Normal random number generator

I slightly modified your rnorm subroutine and also wrote a alternative version using the associate statement. On my machine, the version with the associate statement takes about 5.7s and is about 1 second faster than the version without associate ( edited to add: for N=10^8).

random_normal.f90
program main
    use iso_fortran_env, only: rwp=>real64
    implicit none
    integer N
    real(rwp), allocatable :: z(:)
    real(rwp):: t1, t2, mean, std_dev

    N=1+10**8
    allocate(z(N))

    call cpu_time(t1)
    call standard_normal(Z,0d0,1d0)
    call cpu_time(t2)

    mean=sum(Z)/N
    std_dev=sqrt(sum((Z-mean)**2)/N)

    write(*,*)"    M2:"
    write(*,'(A,x,I12)')   "size    : ", size(z)
    write(*,'(A,x,F16.8)') "Time(s) : ", t2-t1
    write(*,'(A,x,F16.8)') "mean    : ", mean
    write(*,'(A,x,F16.8)') "std-dev : ", std_dev

    call cpu_time(t1)
    call rnorm(Z,0d0,1d0)
    call cpu_time(t2)
    
    mean=sum(Z)/N
    std_dev=sqrt(sum((Z-mean)**2)/N)

    write(*,*)"    M2:"
    write(*,'(A,x,I12)')   "size    : ", size(z)
    write(*,'(A,x,F16.8)') "Time(s) : ", t2-t1
    write(*,'(A,x,F16.8)') "mean    : ", mean
    write(*,'(A,x,F16.8)') "std-dev : ", std_dev

    contains
    
    subroutine standard_normal(z, mu, sigma)
        use iso_fortran_env, only: rwp=>real64, iwp=>int64
        implicit none
        real(rwp), optional :: mu, sigma
        real(rwp) :: z(:)
        real(rwp), parameter   :: PI=3.14159265358979323846
        real(rwp), allocatable :: u(:)
        !get size of Z
        integer(iwp) N, n1

        N=size(z,kind=iwp)
        n1=N + modulo(N,2)
        
        allocate(u(n1))
        call random_number(u)
        u = 1d0 - u
        associate (u1=>sqrt(-2d0*log(u(1:n1/2))),u2=>2d0*PI*u(n1/2+1:n1))
            z=[u1*cos(u2), u1(1:N/2)*sin(u2(1:N/2))]
        endassociate

        if(present(sigma)) z=z*sigma
        if(present(mu)) z=z+mu

    endsubroutine standard_normal
        
    subroutine rnorm(x, mu, sigma)
        implicit none
        integer(8) :: n,n1
        real(8), parameter   :: PI=3.14159265358979323846
        real(8) :: x(:), mu, sigma
        real(8), allocatable :: u1(:), u2(:)

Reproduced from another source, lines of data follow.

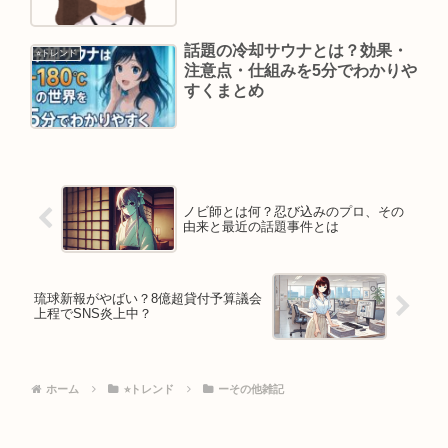
話題の冷却サウナとは？効果・
⭐︎トレンド
注意点・仕組みを5分でわかりや
すくまとめ
ノビ師とは何？忍び込みのプロ、その
由来と最近の話題事件とは
琉球新報がやばい？8億超貸付予算議会
上程でSNS炎上中？
ホーム
⭐︎トレンド
ーその他雑記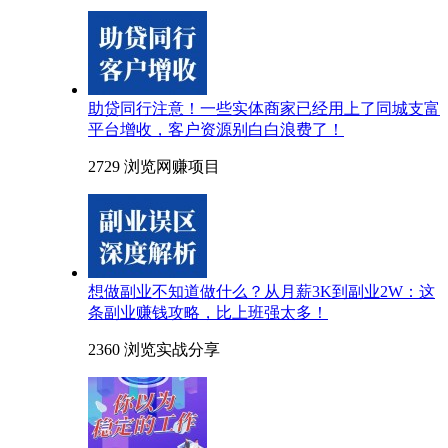
助贷同行注意！一些实体商家已经用上了同城支富
平台增收，客户资源别白白浪费了！
2729 浏览
网赚项目
想做副业不知道做什么？从月薪3K到副业2W：这
条副业赚钱攻略，比上班强太多！
2360 浏览
实战分享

        n = size(x,kind=8)
        n1 = n + modulo(n, 2)

        allocate(u1(n1/2), u2(n1/2))
        call random_number(u1)
        call random_number(u2)
        u1 = 1d0 - u1
        u2 = 1d0 - u2
        x = mu + sigma*[sqrt(-2d0*log(u1))*cos(2d0*pi*u2), sqrt(-2d0*log(u1(1:n/2)))*sin(2d0*pi*u2(1:n/2))]
    end subroutine rnorm

end program main

Output
     M1:
size    :  100000001
Time(s) :        5.71875000
mean    :       -0.00002553
std-dev :        0.99999518
     M2:
size    :  100000001
Time(s) :        6.71875000
mean    :        0.00003767
std-dev :        1.00007775

(another edit to fix std_dev calc)

Another method:
From root_cern

"[…] Uses the Acceptance-complement ratio from W. Hoermann and G. Derflinger This is one of the fastest existing method for generating normal random variables. It is a factor 2/3 faster than the polar (Box-Muller) method used in the previous version of TRandom::Gaus. The speed is comparable to the Ziggurat method (from Marsaglia) implemented for example in GSL and available in the MathMore library.[…]
"
REFERENCE: - W. Hoermann and G. Derflinger (1990): The ACR Method for generating normal random variables, OR Spektrum 12 (1990), 181-185.